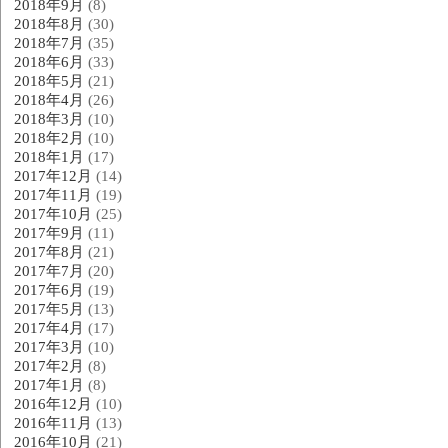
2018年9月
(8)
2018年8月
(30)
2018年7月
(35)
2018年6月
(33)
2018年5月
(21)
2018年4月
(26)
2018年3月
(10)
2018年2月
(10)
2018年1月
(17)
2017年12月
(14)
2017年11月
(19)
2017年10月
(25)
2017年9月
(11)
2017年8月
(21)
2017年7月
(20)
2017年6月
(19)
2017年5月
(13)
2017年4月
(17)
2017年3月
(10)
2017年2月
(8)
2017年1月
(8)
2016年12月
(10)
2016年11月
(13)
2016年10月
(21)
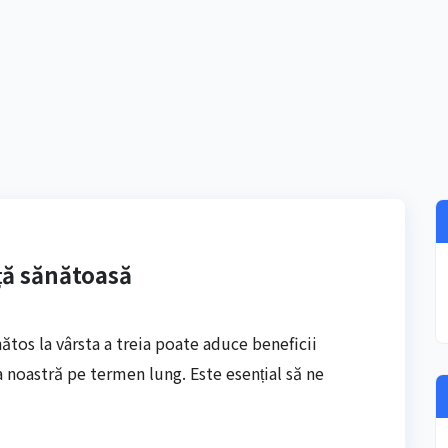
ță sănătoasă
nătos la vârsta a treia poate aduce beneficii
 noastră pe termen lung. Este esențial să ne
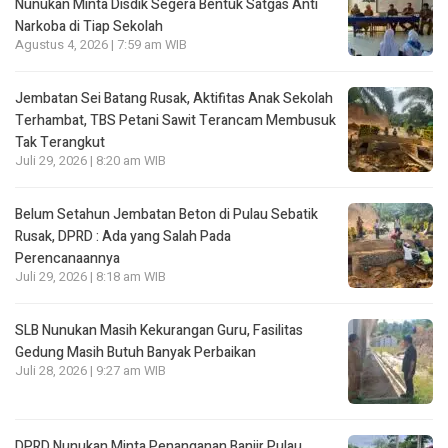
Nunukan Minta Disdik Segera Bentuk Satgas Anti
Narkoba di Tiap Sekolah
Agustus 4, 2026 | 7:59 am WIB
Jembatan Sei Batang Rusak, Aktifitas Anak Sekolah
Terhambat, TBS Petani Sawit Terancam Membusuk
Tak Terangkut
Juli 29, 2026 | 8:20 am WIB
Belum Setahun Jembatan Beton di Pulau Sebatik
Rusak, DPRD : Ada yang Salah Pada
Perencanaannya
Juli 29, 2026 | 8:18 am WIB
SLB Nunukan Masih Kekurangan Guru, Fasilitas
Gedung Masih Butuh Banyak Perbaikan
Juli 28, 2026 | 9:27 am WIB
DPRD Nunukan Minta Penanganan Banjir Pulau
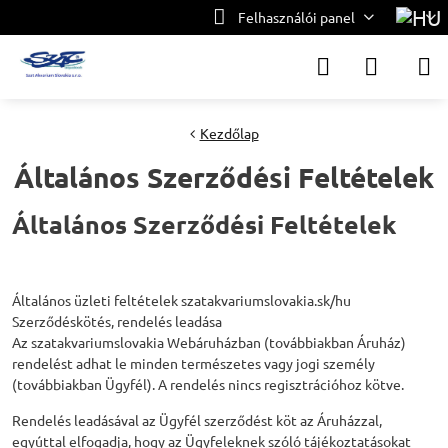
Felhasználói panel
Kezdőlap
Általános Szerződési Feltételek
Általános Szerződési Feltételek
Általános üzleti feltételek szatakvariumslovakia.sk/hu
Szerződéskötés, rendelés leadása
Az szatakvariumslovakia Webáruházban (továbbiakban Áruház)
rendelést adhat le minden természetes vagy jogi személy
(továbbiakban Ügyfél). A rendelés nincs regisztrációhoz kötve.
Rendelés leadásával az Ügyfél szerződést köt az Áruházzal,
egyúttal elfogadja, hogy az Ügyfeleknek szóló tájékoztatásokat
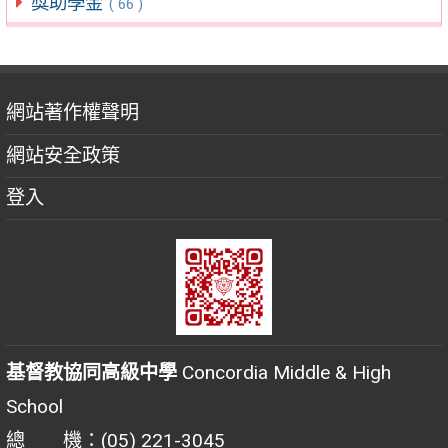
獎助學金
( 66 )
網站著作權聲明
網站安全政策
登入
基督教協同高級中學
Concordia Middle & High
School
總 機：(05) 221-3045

About this task:
Within the listing, how many lines hold the string "Pulau"? State that number alone.

Written solution:
2